Do they trust City Hall or the Police or other governmental institutions to offer help when issues arise? These are the answers we seek to uncover,” he added.

Cristian Moreno-Rodriguez, executive director of El Pueblo Unido of Atlantic City y Pueblos Cercanos, said too the issues and concerns of the Latino Immigrant community in Atlantic City and Pleasantville, have been disregarded and ignored.

Cristian Moreno-Rodriguez speaks to an audience. Photo courtesy of El Pueblo Unido Facebook

“Being born and raised by this community, we understand the everyday struggles that our community members suffer from, often in silence,” Cristian Moreno-Rodriguez said. “But we also know that there is a severe lack of resources and community outreach that has been dedicated to solving our communities’ underlying problems.

“Currently, whatever resources and information that are available to the general public have been difficult for our community to access due to language barriers, legal barriers, a lack of awareness and a lack of trust in service providers.

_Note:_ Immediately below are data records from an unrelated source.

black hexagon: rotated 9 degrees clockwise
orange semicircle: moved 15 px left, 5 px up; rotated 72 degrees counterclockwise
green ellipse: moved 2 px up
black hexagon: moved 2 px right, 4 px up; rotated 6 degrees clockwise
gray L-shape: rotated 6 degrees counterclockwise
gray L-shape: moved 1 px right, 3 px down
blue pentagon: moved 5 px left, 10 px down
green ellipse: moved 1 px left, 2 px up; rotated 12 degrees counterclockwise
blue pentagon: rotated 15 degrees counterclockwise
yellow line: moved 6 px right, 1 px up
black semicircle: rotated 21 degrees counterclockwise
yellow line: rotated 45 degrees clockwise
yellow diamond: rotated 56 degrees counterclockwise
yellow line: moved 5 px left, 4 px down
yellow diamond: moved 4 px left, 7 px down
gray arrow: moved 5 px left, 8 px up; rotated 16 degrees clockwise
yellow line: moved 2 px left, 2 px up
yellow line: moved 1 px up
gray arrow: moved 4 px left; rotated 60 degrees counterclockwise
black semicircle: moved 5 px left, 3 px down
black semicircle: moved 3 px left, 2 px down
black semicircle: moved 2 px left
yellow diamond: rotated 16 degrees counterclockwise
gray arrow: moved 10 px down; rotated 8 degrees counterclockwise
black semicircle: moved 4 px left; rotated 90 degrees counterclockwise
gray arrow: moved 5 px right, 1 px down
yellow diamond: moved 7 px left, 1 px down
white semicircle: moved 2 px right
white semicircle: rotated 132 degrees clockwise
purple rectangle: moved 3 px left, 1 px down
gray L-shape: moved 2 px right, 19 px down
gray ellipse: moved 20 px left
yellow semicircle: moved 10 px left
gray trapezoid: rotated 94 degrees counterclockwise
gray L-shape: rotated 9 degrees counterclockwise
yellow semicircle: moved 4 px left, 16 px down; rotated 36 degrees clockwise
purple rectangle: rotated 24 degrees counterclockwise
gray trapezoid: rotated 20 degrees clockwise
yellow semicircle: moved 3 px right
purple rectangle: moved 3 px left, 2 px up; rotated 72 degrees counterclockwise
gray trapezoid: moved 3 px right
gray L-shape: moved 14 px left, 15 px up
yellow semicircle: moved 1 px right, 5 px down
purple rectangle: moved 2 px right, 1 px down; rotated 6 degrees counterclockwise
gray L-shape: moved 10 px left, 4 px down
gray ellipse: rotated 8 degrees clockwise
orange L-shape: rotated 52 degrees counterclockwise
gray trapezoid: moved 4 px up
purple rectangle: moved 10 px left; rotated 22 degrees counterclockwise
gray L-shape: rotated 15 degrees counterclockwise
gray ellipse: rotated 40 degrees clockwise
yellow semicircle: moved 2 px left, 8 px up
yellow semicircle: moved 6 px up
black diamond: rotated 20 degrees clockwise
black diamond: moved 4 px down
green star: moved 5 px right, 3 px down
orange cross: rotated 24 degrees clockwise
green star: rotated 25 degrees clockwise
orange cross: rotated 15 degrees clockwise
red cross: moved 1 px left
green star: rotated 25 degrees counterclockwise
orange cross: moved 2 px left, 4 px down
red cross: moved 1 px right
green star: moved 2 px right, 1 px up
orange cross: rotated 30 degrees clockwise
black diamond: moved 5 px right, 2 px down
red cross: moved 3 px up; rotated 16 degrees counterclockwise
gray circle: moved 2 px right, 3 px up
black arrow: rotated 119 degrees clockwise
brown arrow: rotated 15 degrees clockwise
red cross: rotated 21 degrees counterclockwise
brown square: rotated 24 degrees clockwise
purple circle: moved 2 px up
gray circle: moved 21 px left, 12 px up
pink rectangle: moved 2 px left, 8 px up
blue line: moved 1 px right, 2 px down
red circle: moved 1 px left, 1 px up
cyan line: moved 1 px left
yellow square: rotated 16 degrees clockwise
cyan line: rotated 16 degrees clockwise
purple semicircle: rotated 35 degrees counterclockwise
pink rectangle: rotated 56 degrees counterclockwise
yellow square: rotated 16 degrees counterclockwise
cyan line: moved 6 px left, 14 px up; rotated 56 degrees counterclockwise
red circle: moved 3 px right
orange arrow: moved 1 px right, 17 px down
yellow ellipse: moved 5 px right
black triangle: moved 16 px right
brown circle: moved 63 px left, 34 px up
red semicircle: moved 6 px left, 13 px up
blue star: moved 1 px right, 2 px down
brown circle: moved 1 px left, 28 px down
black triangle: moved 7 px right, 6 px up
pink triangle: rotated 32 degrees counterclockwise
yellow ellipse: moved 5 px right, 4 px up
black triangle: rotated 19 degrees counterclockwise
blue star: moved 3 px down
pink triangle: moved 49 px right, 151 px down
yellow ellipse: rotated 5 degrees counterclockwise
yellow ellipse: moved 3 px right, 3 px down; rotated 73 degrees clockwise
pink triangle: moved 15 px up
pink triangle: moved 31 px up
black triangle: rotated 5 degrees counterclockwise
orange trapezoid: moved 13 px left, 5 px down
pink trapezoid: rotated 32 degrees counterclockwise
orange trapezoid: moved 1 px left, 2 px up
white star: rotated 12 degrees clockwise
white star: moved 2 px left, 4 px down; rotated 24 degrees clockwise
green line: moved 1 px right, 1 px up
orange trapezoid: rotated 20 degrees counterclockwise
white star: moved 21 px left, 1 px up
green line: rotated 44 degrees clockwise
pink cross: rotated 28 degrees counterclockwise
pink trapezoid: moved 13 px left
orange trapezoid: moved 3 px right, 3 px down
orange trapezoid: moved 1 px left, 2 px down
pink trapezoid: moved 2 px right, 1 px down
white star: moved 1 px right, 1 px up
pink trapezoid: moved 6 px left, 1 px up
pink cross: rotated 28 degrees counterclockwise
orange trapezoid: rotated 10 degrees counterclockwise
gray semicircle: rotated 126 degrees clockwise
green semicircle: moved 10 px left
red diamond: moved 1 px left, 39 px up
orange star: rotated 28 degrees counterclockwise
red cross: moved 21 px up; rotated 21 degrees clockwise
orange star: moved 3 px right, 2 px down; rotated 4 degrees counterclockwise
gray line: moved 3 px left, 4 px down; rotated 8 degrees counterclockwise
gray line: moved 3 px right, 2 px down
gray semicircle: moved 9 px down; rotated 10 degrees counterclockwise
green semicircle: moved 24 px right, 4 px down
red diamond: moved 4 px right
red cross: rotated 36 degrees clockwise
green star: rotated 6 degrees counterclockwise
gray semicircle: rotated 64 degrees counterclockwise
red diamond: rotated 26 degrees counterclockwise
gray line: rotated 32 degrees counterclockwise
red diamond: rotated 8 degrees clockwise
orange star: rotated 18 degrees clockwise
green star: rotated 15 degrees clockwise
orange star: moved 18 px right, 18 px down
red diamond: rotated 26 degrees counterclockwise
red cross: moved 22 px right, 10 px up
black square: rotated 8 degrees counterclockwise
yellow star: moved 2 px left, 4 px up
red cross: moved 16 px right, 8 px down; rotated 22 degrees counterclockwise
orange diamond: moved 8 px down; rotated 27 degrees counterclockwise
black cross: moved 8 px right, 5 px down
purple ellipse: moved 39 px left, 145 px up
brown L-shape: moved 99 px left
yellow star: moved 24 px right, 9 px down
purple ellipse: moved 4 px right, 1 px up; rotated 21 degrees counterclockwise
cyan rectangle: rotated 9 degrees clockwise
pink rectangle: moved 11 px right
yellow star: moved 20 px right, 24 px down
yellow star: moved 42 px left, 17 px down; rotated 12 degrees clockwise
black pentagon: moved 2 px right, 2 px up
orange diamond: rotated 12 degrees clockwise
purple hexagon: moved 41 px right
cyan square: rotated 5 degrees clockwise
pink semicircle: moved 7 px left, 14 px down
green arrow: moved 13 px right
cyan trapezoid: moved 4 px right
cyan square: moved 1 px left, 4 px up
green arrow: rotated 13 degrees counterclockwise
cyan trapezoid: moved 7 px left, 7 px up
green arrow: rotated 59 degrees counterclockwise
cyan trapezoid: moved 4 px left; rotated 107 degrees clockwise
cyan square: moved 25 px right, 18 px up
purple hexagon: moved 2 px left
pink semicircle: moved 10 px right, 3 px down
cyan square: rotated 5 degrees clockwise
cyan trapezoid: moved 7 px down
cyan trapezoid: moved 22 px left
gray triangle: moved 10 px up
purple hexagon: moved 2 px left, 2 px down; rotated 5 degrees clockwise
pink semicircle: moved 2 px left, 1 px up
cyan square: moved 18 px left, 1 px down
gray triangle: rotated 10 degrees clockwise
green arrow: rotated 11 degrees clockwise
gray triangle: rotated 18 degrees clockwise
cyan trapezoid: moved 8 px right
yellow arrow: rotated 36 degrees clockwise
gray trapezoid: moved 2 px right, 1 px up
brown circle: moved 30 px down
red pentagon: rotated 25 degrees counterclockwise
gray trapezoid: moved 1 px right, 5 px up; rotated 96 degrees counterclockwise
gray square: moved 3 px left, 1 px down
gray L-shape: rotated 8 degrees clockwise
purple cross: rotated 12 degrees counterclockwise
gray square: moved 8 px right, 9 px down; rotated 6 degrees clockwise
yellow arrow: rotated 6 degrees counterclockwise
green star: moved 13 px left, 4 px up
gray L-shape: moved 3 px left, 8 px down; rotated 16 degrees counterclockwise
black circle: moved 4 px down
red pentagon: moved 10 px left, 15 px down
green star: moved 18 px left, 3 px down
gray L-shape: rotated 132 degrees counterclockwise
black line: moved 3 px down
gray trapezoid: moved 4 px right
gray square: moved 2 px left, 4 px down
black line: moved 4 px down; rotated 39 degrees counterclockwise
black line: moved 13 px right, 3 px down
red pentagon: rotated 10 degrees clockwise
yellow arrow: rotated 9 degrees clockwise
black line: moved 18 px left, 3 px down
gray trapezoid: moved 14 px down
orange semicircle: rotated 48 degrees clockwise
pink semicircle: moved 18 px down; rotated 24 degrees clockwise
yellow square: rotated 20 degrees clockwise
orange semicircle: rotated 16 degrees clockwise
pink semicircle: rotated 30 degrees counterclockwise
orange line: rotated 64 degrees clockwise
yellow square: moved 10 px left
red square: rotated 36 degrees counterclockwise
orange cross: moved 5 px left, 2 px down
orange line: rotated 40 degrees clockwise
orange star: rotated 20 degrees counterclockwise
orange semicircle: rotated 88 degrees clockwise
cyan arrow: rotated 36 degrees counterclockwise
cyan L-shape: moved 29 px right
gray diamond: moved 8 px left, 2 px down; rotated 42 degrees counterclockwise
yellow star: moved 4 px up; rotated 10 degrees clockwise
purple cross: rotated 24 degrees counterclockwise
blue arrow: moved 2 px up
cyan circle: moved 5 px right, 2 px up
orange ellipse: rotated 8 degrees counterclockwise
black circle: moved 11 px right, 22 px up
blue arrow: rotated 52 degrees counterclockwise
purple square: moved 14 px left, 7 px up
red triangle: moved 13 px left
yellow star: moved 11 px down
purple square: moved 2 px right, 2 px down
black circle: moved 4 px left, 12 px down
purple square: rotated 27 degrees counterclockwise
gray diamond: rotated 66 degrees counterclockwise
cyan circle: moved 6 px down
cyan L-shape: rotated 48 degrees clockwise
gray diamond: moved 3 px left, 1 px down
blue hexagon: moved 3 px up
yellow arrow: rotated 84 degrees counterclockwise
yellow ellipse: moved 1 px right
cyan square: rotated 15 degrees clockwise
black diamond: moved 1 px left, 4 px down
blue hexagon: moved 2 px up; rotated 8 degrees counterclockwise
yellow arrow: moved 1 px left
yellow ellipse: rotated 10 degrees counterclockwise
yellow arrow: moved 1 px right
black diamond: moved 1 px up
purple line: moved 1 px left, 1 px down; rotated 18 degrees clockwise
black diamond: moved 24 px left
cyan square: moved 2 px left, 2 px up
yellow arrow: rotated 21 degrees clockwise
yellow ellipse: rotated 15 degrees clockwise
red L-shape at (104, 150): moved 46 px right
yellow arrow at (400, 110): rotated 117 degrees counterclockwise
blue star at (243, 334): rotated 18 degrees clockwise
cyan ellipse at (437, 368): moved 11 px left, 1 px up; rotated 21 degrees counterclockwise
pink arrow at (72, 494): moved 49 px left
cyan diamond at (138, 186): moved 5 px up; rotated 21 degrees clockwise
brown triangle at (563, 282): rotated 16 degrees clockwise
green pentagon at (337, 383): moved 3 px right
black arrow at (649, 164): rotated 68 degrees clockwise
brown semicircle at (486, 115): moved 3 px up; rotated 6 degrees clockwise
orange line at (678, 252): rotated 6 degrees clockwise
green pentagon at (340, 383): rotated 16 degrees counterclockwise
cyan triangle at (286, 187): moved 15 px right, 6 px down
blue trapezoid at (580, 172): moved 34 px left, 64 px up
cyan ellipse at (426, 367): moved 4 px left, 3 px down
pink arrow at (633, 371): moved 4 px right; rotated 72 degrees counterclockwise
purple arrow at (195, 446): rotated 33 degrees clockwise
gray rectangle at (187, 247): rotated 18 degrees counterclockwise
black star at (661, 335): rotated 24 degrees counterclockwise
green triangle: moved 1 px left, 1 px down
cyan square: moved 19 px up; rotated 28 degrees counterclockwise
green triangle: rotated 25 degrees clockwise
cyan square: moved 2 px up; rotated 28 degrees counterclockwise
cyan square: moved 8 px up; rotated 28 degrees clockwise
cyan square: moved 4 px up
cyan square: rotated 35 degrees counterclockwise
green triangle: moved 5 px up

This community needs assessment seeks to expose this marginalization in order to address it head-on.”

He said, though, many of the community members feel that no one has been genuinely advocating for them in decision-making spaces and behind closed doors, especially when it comes to allocating resources – and El Pueblo seeks to change that.

“Atlantic City and Pleasantville have seen notable changes in demographics in recent decades, with prominent growth among migrant communities,” Robin Hernandez-Mekonnen, associate professor of social work at Stockton University and principal investigator of community needs assessment.

“It is socially responsible for these municipalities to understand and address unmet needs of its residents, to ensure the well-being of the community.”

El Pueblo Unido of Atlantic City Y Pueblos Cercanos is a New Jersey nonprofit dedicated to empowering marginalized immigrants from Atlantic City and Nearby Towns in order to create a more Just and Inclusive community, one that respects the rights and dignity of all immigrants.

El Pueblo Unido’s work specifically focuses on Immigrant Justice, Tenant Justice, Worker Justice, and Student Justice and seeks to empower the immigrant community through Transformative Education, Community Resource Development, Legal Defense, Civic Engagement, and Community Organizing.